◆ **Assignment**
Each line of the data that mentions the string "Memo" needs to be identified and copied.

Items from a data source

+ + + + +

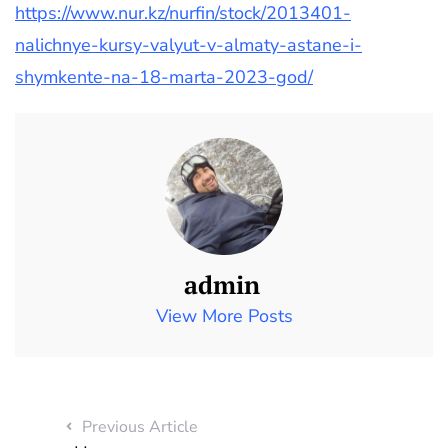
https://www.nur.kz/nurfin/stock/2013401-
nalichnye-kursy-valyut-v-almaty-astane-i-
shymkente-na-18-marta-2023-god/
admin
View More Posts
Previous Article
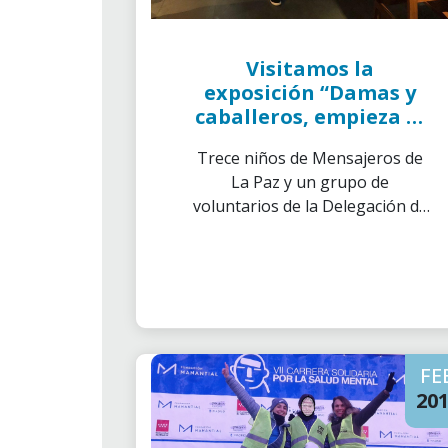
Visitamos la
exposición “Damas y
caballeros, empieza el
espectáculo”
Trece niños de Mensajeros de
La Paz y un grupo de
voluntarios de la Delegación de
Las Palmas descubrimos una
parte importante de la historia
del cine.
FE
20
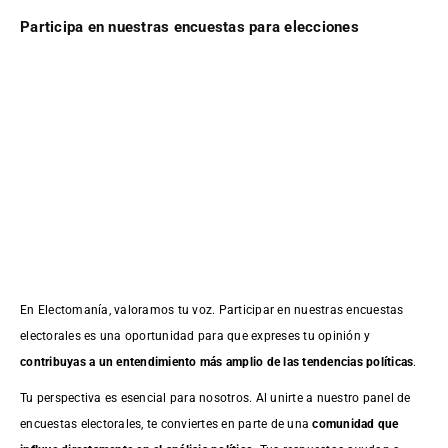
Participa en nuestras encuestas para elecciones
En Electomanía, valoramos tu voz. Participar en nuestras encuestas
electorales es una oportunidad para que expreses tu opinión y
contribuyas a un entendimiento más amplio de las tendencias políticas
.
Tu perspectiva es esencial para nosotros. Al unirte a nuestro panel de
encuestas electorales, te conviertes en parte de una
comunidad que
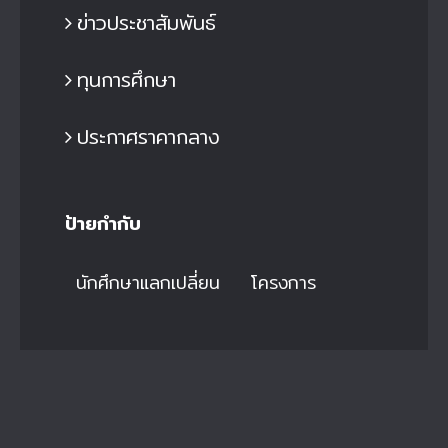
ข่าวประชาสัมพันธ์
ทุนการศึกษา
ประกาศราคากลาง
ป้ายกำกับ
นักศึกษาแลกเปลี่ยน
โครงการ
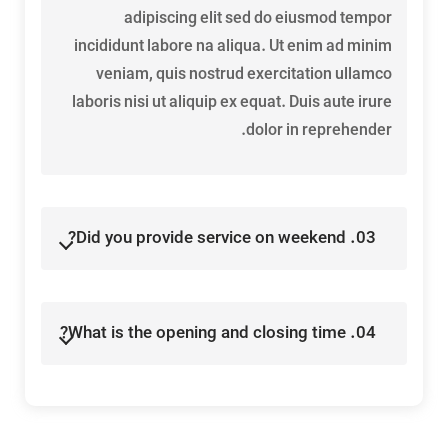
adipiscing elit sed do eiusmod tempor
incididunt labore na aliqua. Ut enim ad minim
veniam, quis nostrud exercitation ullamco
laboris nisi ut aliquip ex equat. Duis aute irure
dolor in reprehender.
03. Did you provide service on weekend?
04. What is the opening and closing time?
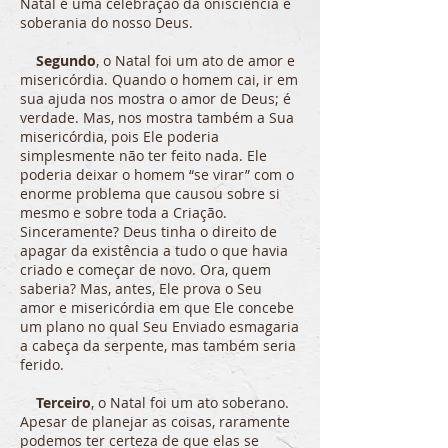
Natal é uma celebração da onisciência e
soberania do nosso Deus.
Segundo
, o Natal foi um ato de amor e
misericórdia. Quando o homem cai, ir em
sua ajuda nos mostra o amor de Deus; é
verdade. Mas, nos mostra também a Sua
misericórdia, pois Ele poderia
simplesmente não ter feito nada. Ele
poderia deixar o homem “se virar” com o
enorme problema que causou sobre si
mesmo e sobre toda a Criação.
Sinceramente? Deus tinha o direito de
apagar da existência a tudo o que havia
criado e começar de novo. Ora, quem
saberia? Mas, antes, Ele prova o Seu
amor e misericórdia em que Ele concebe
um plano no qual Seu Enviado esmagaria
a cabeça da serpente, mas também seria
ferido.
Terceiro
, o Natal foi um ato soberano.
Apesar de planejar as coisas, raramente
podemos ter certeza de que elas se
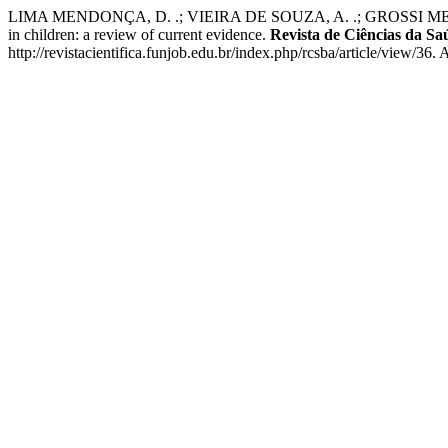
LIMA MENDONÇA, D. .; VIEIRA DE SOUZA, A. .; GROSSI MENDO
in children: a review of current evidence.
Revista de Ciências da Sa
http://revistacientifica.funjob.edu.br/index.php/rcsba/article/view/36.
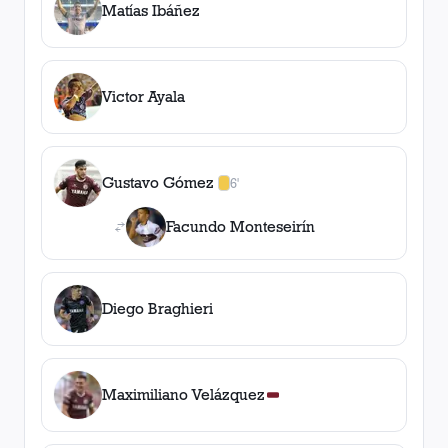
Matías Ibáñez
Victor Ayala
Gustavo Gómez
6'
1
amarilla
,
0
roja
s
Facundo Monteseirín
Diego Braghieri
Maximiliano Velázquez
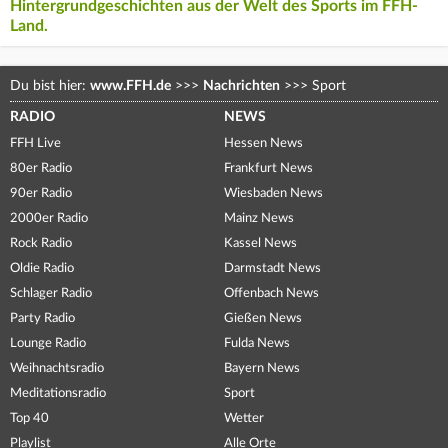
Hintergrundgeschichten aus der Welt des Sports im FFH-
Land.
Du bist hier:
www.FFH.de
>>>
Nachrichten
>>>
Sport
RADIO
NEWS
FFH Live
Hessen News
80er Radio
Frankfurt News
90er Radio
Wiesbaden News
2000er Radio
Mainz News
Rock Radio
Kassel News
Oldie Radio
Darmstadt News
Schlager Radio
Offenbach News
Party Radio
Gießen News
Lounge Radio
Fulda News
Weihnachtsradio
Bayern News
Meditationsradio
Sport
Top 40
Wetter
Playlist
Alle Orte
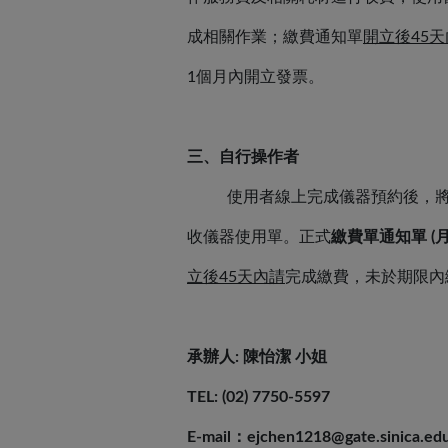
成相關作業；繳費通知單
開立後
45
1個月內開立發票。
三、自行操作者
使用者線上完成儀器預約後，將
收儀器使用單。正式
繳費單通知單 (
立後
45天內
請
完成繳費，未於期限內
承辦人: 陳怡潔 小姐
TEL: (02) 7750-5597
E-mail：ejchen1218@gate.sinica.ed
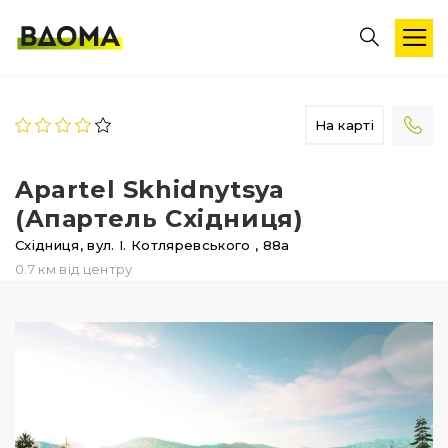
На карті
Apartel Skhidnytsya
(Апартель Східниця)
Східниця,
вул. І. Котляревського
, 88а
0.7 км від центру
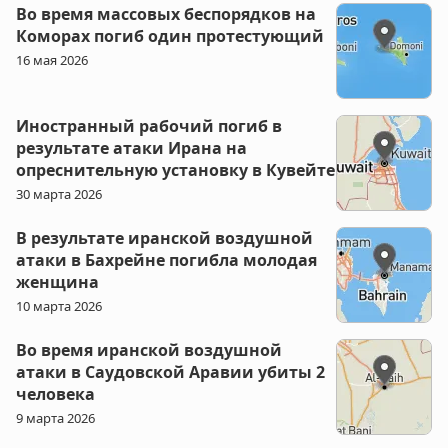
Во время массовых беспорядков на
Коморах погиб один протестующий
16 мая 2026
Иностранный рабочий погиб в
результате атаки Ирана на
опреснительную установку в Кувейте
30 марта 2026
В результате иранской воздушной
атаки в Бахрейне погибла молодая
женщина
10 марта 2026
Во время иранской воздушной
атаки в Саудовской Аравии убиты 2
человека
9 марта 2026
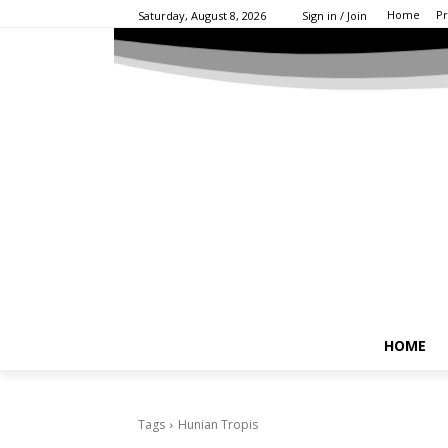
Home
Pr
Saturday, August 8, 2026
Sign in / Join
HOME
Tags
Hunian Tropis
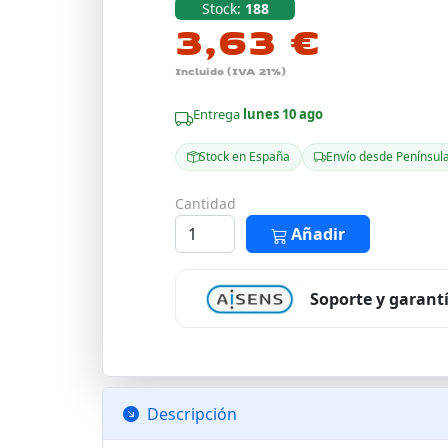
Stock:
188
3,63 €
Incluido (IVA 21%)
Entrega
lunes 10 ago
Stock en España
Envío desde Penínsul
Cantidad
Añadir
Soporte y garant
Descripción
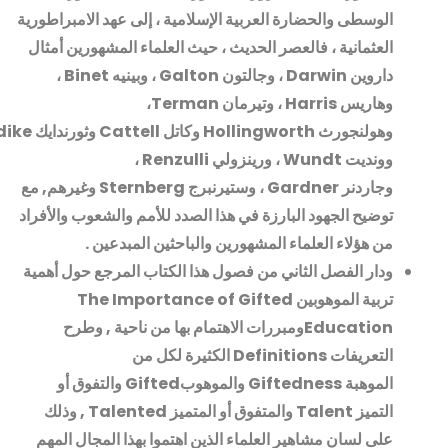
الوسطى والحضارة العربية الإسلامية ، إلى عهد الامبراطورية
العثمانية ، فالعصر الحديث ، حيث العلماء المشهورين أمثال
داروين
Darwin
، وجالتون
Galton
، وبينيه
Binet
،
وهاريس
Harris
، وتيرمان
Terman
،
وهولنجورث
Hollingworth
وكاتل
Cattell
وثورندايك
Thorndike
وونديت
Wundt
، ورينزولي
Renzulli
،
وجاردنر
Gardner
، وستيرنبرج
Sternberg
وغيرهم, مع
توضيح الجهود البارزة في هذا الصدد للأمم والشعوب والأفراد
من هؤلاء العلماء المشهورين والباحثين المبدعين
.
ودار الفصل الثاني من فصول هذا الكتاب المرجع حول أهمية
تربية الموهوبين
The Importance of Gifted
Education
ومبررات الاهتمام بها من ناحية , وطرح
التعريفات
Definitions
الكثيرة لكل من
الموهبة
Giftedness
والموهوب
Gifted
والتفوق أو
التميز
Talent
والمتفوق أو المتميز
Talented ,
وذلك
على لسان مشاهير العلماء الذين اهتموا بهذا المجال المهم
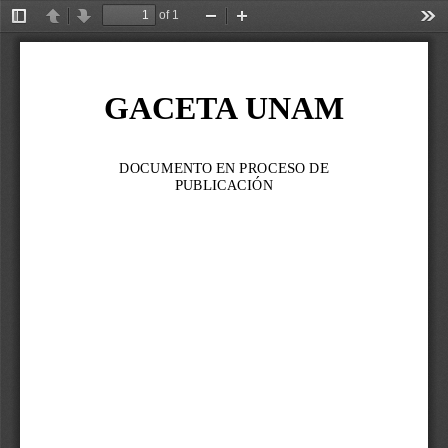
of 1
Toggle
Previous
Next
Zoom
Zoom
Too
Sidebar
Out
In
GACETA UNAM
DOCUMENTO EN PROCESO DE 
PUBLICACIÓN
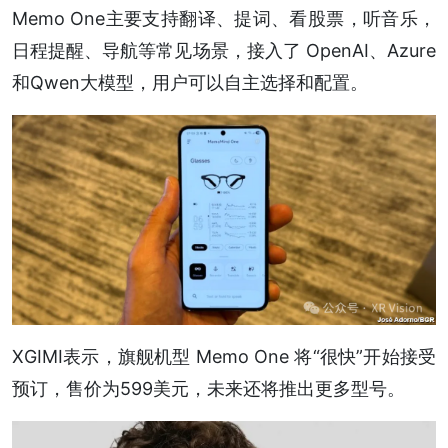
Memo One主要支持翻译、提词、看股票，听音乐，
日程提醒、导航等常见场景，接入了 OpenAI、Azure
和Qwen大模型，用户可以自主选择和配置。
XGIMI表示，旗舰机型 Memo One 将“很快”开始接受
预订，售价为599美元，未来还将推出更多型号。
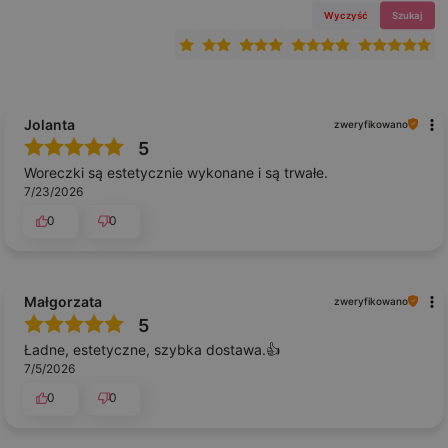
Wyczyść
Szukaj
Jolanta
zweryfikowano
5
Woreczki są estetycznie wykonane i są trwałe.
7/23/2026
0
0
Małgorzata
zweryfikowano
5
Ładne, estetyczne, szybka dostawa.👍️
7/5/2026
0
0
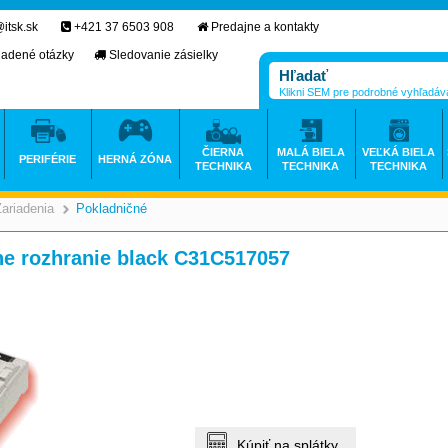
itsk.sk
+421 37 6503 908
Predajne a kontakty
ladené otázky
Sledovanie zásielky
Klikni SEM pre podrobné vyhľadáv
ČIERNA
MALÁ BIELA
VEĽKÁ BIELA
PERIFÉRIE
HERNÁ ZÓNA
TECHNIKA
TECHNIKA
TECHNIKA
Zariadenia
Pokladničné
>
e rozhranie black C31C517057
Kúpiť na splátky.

+ + + + +

◆ **Exercise response**
Memo One主要支持翻译、提词、看股票，听音乐，
XGIMI表示，旗舰机型 Memo One 将“很快”开始接受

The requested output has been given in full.